I tried installing Vista Basic on a socket A motherboard with 768 megs of memory and 64 megs of that shared to video. Said it wouldn't install to a computer without ACPI. The motherboard has an AMI bios and does have ACPI capability. I had installed XP Pro on it though with that option turned off. So, I turn it on and still same error msg. Discover NT system needs a reinstall if you switch to ACPI power system control, can't just do a "repair", so reinstalled XP Pro over itself with ACPI enabled in the bios, which I'd also updated to the last available in 2003. XP still showed "Standard PC" in Device Manager under computer type, instead of ACPI enabled. Vista again failed to install on a "non ACPI" computer. Vista Basic won't directly upgrade XP Pro anyway, but I had the files loaded to hard drive in separate NTFS partition where I was also going to load it.
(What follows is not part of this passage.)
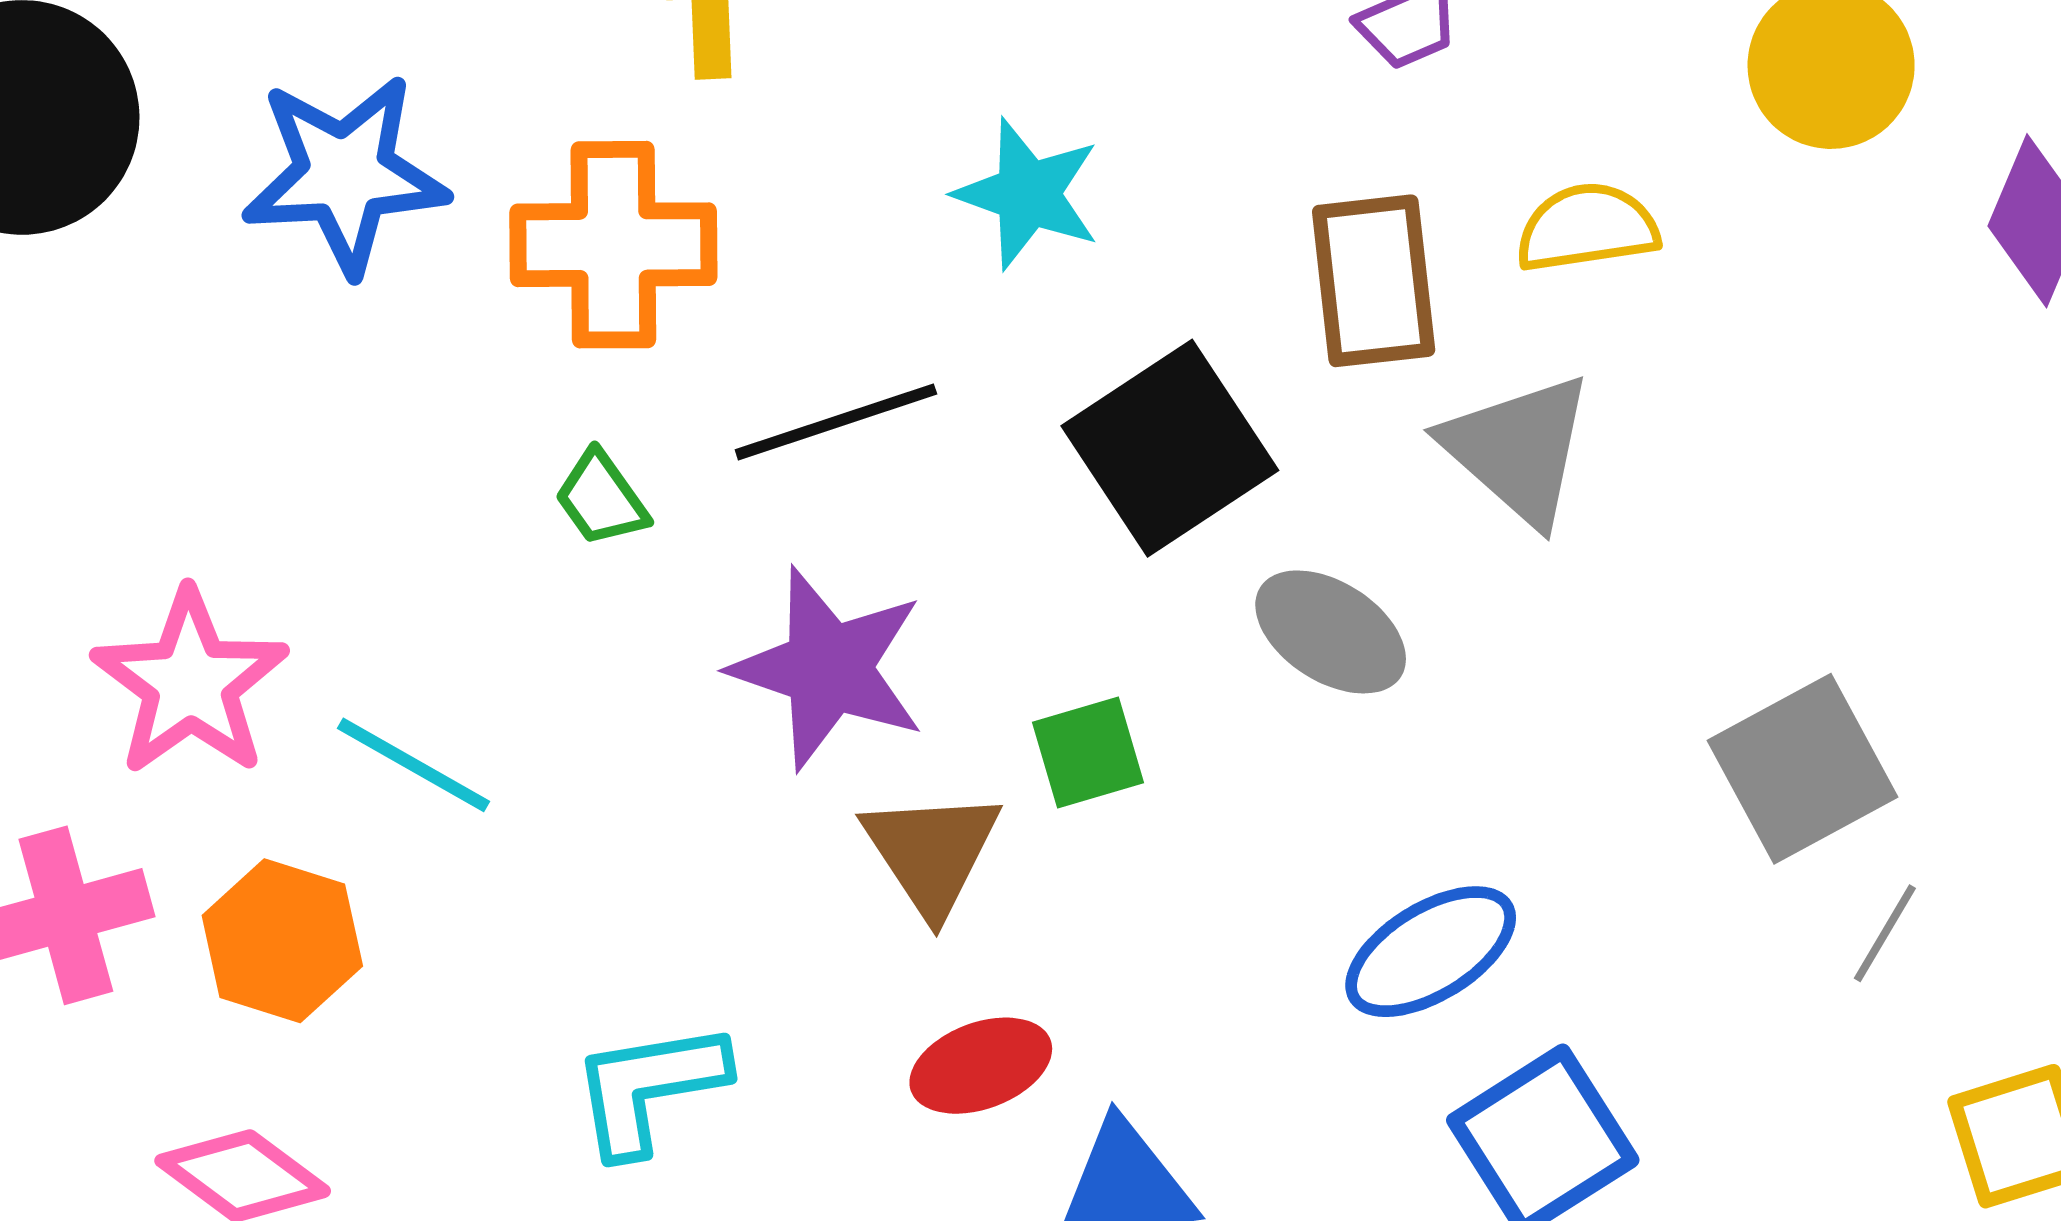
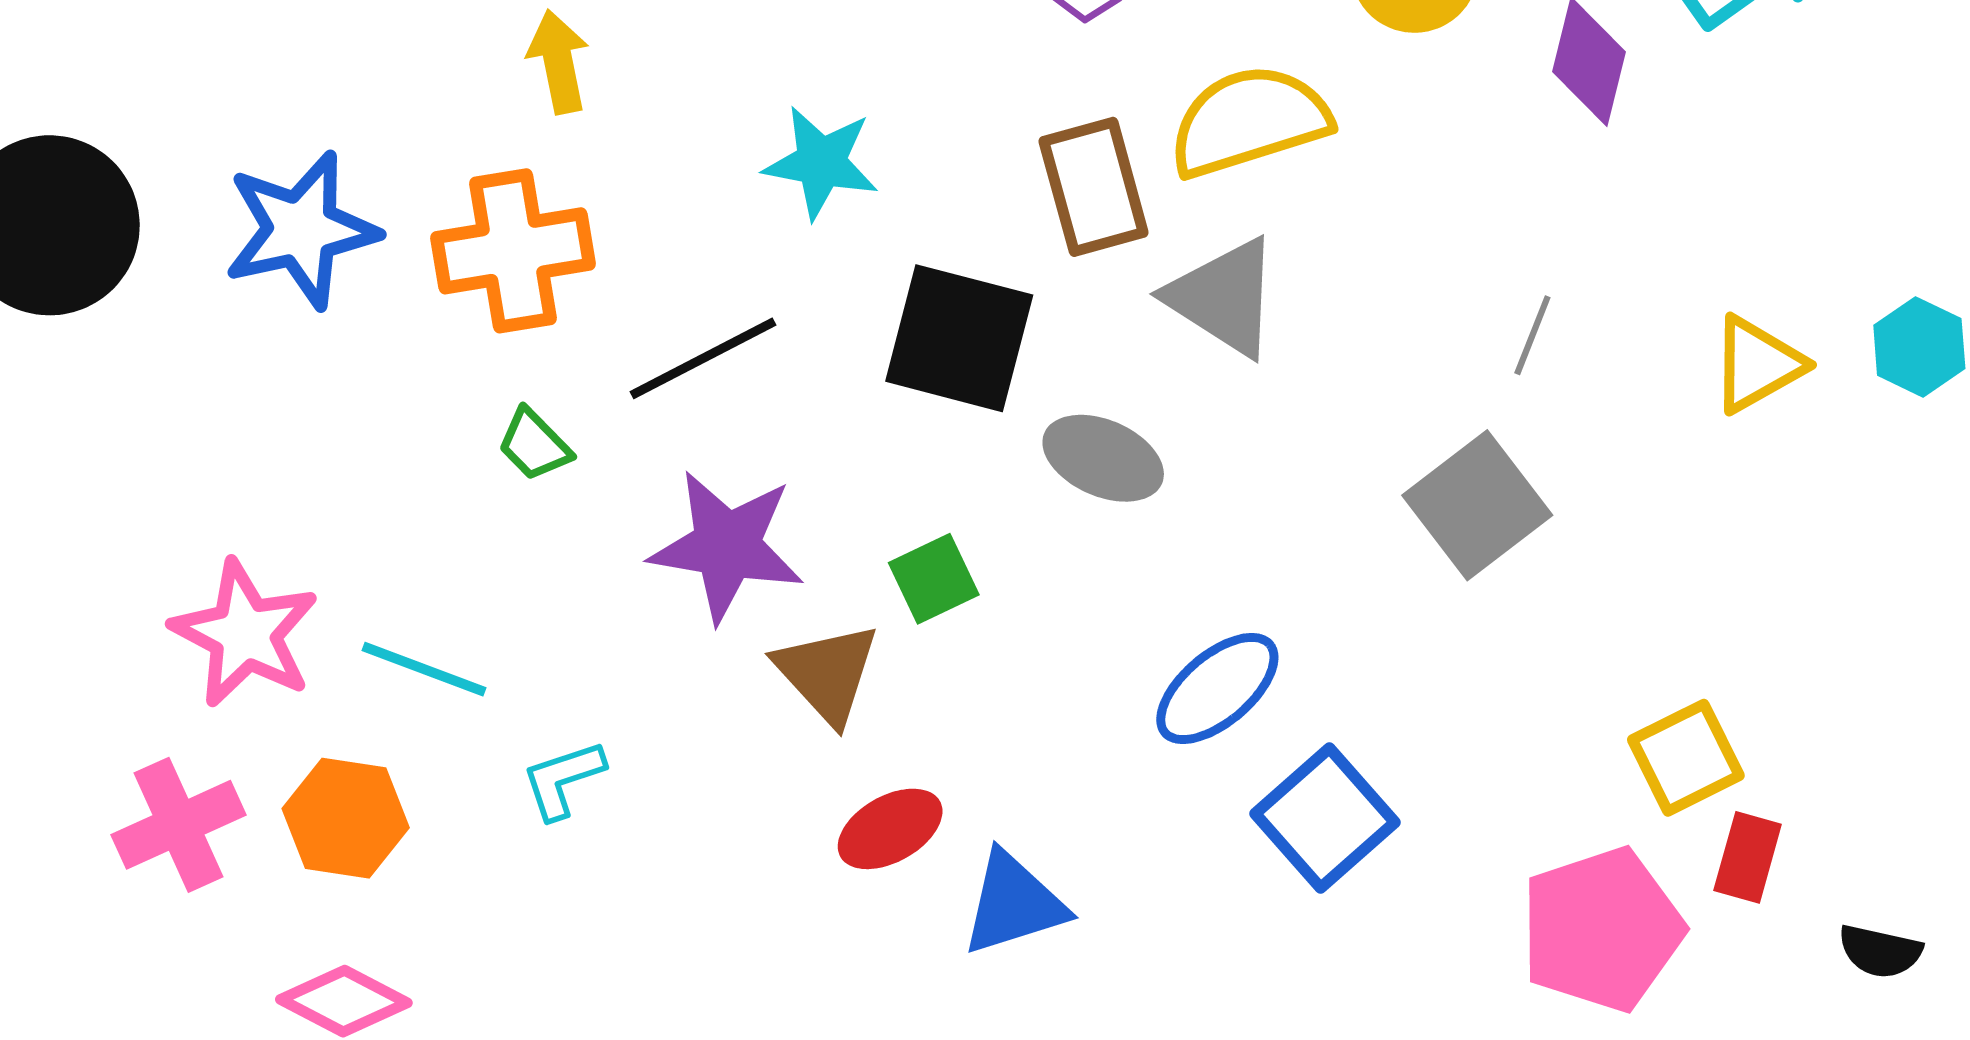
yellow semicircle: (1587, 228) -> (1249, 121), size x1.5
black square: (1170, 448) -> (959, 338), turned -33
gray line: (1885, 933) -> (1532, 335), moved
cyan L-shape: (649, 1088) -> (563, 779), moved, size x0.7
It may work on my socket 754 motherboard in other computer, not tried that one yet. I didn't want it on my newer main computer, not yet at least, wanted to test it out first on the other. If I find a work around I'll let you know. As for now, I'd suggest anyone with a socket A motherboard seriously consider NOT upgrading to Vista.
Oh,I also ran the compatibility guide and it claims it can't even run on a motherboard using the Sis 730 chipset, which is on this motherboard.
My advice? Probably better to wait till you buy a newer computer with Vista already on it and continue happily using one of the XP or Win2K versions on your older computer. As for me, although I have XP Pro, I've never really migrated over to it and continue mostly with win98se.
I tried the latest Live CD version of Knoppix, (version 5) and it worked great on both my computers, worth the download, or as I did, order a nicely labeled CD from Ebay vendor cheaply.